Il culmine di questa rapida ascesa fu raggiunto nella stagione 1994-95, quando i Rovers spodestarono dal trono della Premier il primo grande Manchester United targato Alex Ferguson. Fino al miracolo Leicester nel 2016, i Rovers sono stati gli unici a intrufolarsi nell’élite pallonara inglese.

La discesa è stata rapida e molto triste. Con Walker malato e di riflesso meno attento ai “bisogni” della squadra, dopo soli quattro anni dal trionfo in Premier il Blackburn dovette dire addio al salotto buono del calcio d’oltre Manica. Shearer aveva già salutato nell’estate del 1996, preferendo la sua squadra del cuore (il Newcastle) al Manchester United di Cantona e Beckham.
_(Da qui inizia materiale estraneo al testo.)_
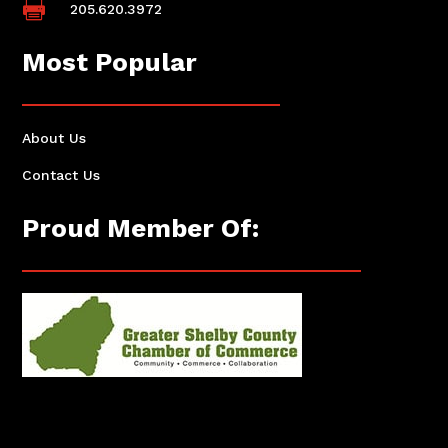

205.620.3972
Most Popular
About Us
Contact Us
Proud Member Of:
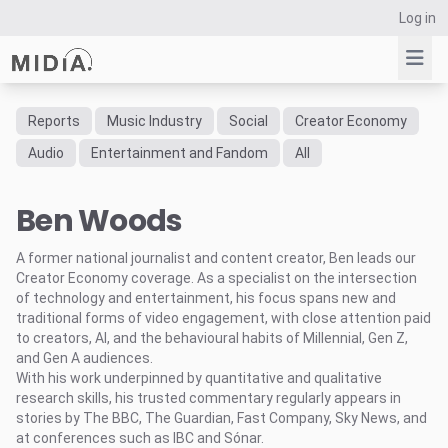
Log in
Reports
Music Industry
Social
Creator Economy
Suggested links
Audio
Entertainment and Fandom
All
Reports
Ben Woods
Survey Explorer
Data Explorer
A former national journalist and content creator, Ben leads our
Consulting
Creator Economy coverage. As a specialist on the intersection
Resources
of technology and entertainment, his focus spans new and
traditional forms of video engagement, with close attention paid
to creators, AI, and the behavioural habits of Millennial, Gen Z,
and Gen A audiences.
With his work underpinned by quantitative and qualitative
research skills, his trusted commentary regularly appears in
stories by The BBC, The Guardian, Fast Company, Sky News, and
at conferences such as IBC and Sónar.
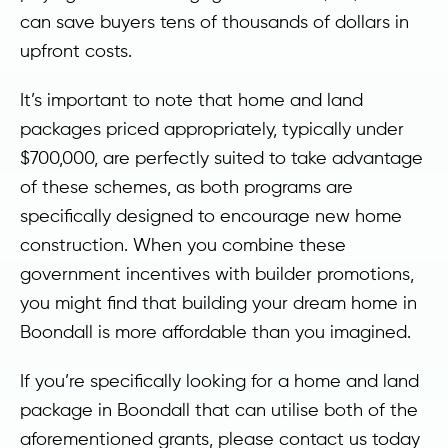
can save buyers tens of thousands of dollars in
upfront costs.
It’s important to note that home and land
packages priced appropriately, typically under
$700,000, are perfectly suited to take advantage
of these schemes, as both programs are
specifically designed to encourage new home
construction. When you combine these
government incentives with builder promotions,
you might find that building your dream home in
Boondall is more affordable than you imagined.
If you’re specifically looking for a home and land
package in Boondall that can utilise both of the
aforementioned grants, please contact us today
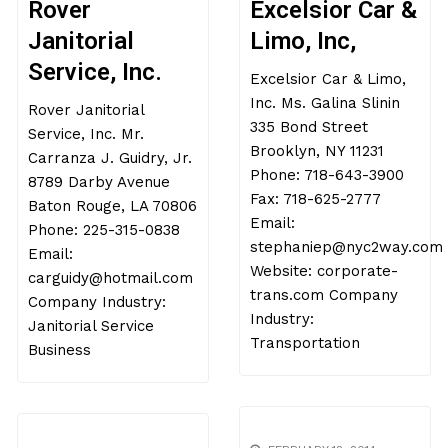
Rover
Excelsior Car &
Janitorial
Limo, Inc,
Service, Inc.
Excelsior Car & Limo,
Inc. Ms. Galina Slinin
Rover Janitorial
335 Bond Street
Service, Inc. Mr.
Brooklyn, NY 11231
Carranza J. Guidry, Jr.
Phone: 718-643-3900
8789 Darby Avenue
Fax: 718-625-2777
Baton Rouge, LA 70806
Email:
Phone: 225-315-0838
stephaniep@nyc2way.com
Email:
Website: corporate-
carguidy@hotmail.com
trans.com Company
Company Industry:
Industry:
Janitorial Service
Transportation
Business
Nel 2000 Walker perse la sua battaglia con il cancro, senza riuscire ad assistere alla promozione, siglata nel maggio del 2001. Riposti nel cassetto i sogni di gloria, se si eccettua la vittoria in Coppa di Lega nel 2002, il Blackburn vivacchiò per poco più di un decennio in Premier, una sorta di preludio a un altro tonfo nella serie cadetta. Una diretta conseguenza dell’arrivo nella cittadina del Lancashire degli imprenditori indiani del settore della lavorazione della carne Balaji e Venkatesh Rao, con la loro Venky’s Limited Limited. Una vera iattura, anzi, a sentire i sostenitori dei Rovers, una catastrofe assoluta. Come dar loro torto: da quando sono nella stanza dei bottoni, i Rao non hanno imbroccato una decisione, aumentando il debito della società da 20 a oltre 100 milioni di sterline. Il tutto a dimostrazione che, se si esce dal cerchio ristretto delle big, non sempre gli investitori, stranieri o inglesi che essi siano, hanno una reale conoscenza del mondo del football, visto ormai solo come un potenziale “buon affare”.
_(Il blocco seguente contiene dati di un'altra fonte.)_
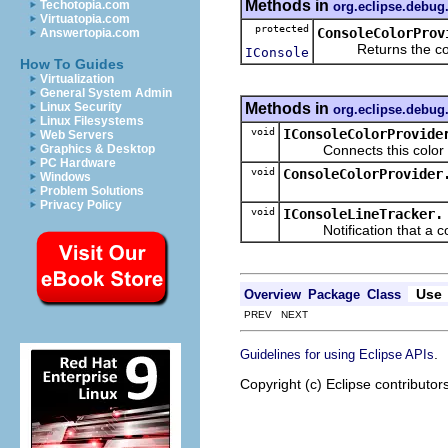
Methods in
Techotopia.com
org.eclipse.debug
Virtuatopia.com
protected
ConsoleColorProv
Answertopia.com
Returns the consol
IConsole
How To Guides
Virtualization
General System Admin
Methods in
Linux Security
org.eclipse.debug
Linux Filesystems
void
IConsoleColorProvide
Web Servers
Connects this color pro
Graphics & Desktop
PC Hardware
void
ConsoleColorProvider
Windows
Problem Solutions
Privacy Policy
void
IConsoleLineTracker.
Notification that a cons
Use
Overview
Package
Class
PREV NEXT
.
Guidelines for using Eclipse APIs
Copyright (c) Eclipse contributor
Il Blackburn ha così conosciuto l’onta della terza serie, anche se solo per una stagione. Ora, da neo-promossa, sta disputando un discreto campionato nella difficilissima serie B d’oltre Manica.

È evidente che l’eredità più tangibile dell’epoca d’oro è un impianto, l’Ewood Park, per tre quarti così imponente e moderno da essere sovradimensionato per le attuali ambizioni della squadra. Poiché il restyling è datato anni Novanta, i tratti distintivi sono ancora molto britannici, con la classica forma rettangolare, le tribune a due piani e i piloni dell’illuminazione agli angoli. Solo la Riverside Stand, che come si può intuire ha alle sue spalle un corso d’acqua, l’Alum House Brook, sembra uscita dalle nebbie del passato. Piccola, vecchia e punteggiata da colonne a sostegno del decrepito tetto in acciaio ondulato, ha veramente poco a che vedere con il resto dell’arena. Un’asimmetria architettonica che ritroviamo anche nei pressi dell’Ewood Park. A complessi residenziali di recente fattura e piacevoli spazi verdi fanno da contraltare viuzze strette con delle case che ricordano gli slum descritti da Charles Dickens nei suoi immortali romanzi. Abitazioni molto malandate e vetuste che forse c’erano già quando il Blackburn Rovers giocò il primo campionato inglese, nel 1888-89, piazzandosi quarto, e che rappresentano una sorta di pro-memoria del declino post industriale di questo angolo d’Inghilterra. L’Ewood Park può ospitare fino a 31mila spettatori ma è ormai molto sovradimensionato, tanto che la media degli ultimi anni non arriva a 15mila presenze e il tutto esaurito non si registrava nemmeno durante le ultime campagne in Premier.

Il pessimismo cosmico che ha pervaso i tifosi dall’arrivo degli odiati fratelli indiani sembra essersi ridotto dopo la promozione dello scorso maggio. Nessuna delle persone con cui scambio due chiacchiere ha parole al miele per i Rao, ci mancherebbe, ma almeno nutrono fiducia nei giocatori e nel navigato manager Tony Mowbray, serbando la speranza che in qualche anno si possa concretizzare un ritorno in Premier – o che quanto meno arrivi un proprietario più affidabile. “È durata poco, ma almeno quando c’era Jack Walker ce la siamo goduta”, mi confessa un supporter più attempato e due passi dalla statua del più “grande tifoso del Blackburn”.